Pastoral, reflective, somehow wise, Westerly is the first appearance on record of this chamber jazz ensemble led by pianist Nikki Iles and the grande dame of British jazz vocals, Norma Winstone, and on which they are joined by Polar Bear saxophonist Mark Lockheart, The Impossible Gentlemen guitarist Mike Walker, double bassist Steve Watts, and drummer James Maddren who this year surfaced to great effect in stand-out hard bop band Bunch of 5.

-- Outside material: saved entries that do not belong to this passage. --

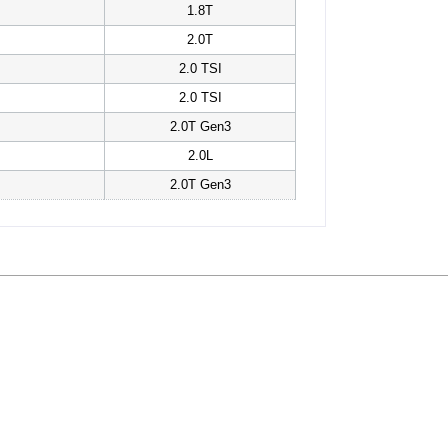
1.8T
2.0T
2.0 TSI
2.0 TSI
2.0T Gen3
2.0L
2.0T Gen3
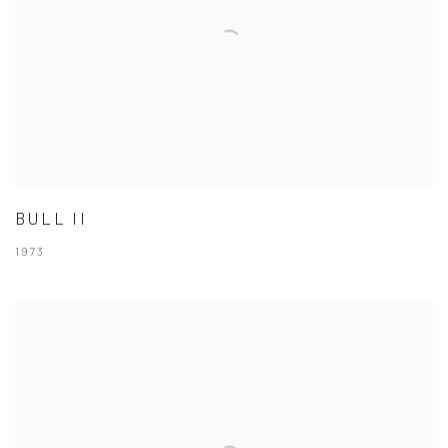
BULL II
1973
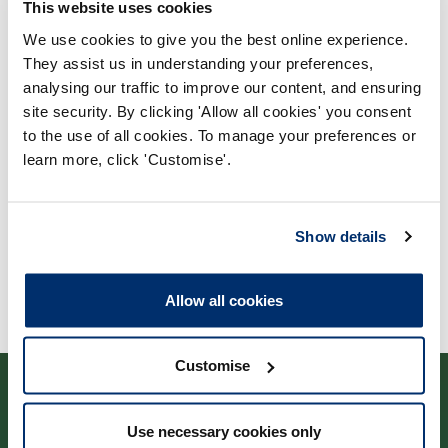
This website uses cookies
We use cookies to give you the best online experience.
They assist us in understanding your preferences,
Process report
analysing our traffic to improve our content, and ensuring
Process: Approvals
site security. By clicking 'Allow all cookies' you consent
Report date: 31/08/2022
to the use of all cookies. To manage your preferences or
learn more, click 'Customise'.
Download report
Show details
Allow all cookies
Customise
Use necessary cookies only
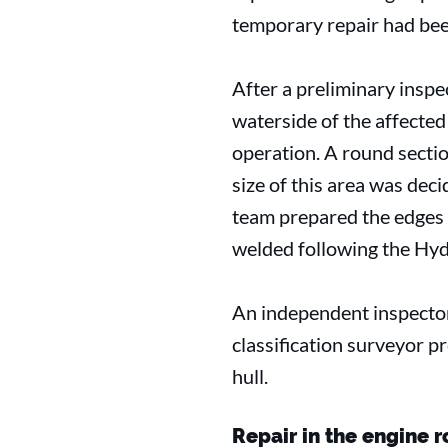
temporary repair had bee
After a preliminary inspec
waterside of the affected
operation. A round secti
size of this area was dec
team prepared the edges o
welded following the Hydr
An independent inspector
classification surveyor p
hull.
Repair in the engine 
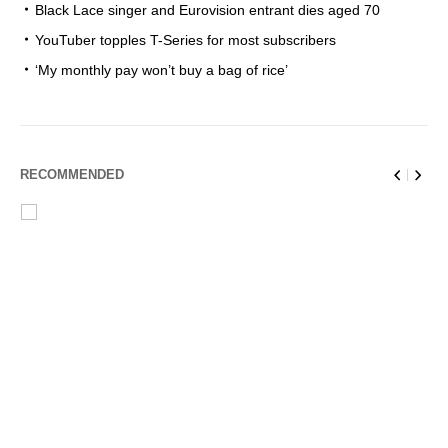
Black Lace singer and Eurovision entrant dies aged 70
YouTuber topples T-Series for most subscribers
‘My monthly pay won’t buy a bag of rice’
RECOMMENDED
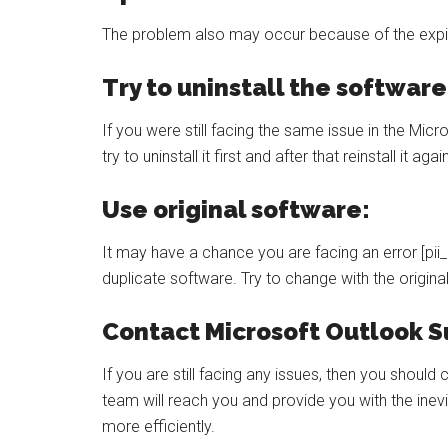
The problem also may occur because of the expi
Try to uninstall the software
If you were still facing the same issue in the Mic
try to uninstall it first and after that reinstall it agai
Use original software:
It may have a chance you are facing an error [p
duplicate software. Try to change with the origina
Contact Microsoft Outlook S
If you are still facing any issues, then you shoul
team will reach you and provide you with the inev
more efficiently.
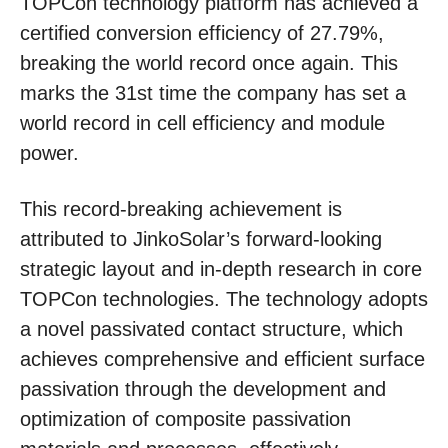
TOPCon technology platform has achieved a
certified conversion efficiency of 27.79%,
breaking the world record once again. This
marks the 31st time the company has set a
world record in cell efficiency and module
power.
This record-breaking achievement is
attributed to JinkoSolar’s forward-looking
strategic layout and in-depth research in core
TOPCon technologies. The technology adopts
a novel passivated contact structure, which
achieves comprehensive and efficient surface
passivation through the development and
optimization of composite passivation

Recorded as live on a human scale as befits the nature of the music in the Lake District over a couple of days of late-November 2013 and dedicated to the memory of Winstone’s long time musical colleague and friend Kenny Wheeler, songs include a version of Ralph Towner’s ‘A Breath Away’ that Norma Winstone has written lyrics to. Winstone’s lyrics also adorn Nikki Iles’ melody ‘Under the Canopy’ and the title track plus the atmospheric samba ‘Tideway’ named after Winstone’s house in Deal, and another Towner song, the playfully alert ‘The Glide.’ 

A very lovely stately version of Paul Simon’s ‘I Do It For Your Love’, a free improv expansive treatment of John Taylor’s ‘O’, that featured on the Guildhall Big Band album Pure and Simple released in 2007, and a song that might well be manna for Joni Mitchell fans – a finely judged version of the lesser known Rainer Werner Fassbinder-inspired ‘Two Grey Rooms’ Winstone beautifully accompanied by Walker also find their way in. Nikki Iles’ ‘High Lands’, inspired by the English romantic novelist Mary Webb, as the title track partly is as well, again Walker prominent breaking loose, and Steve Swallow’s waltz with its wry witty lyrics of an observer looking down from a tall buidling on people going home,  ‘The City of Dallas’, complete the album.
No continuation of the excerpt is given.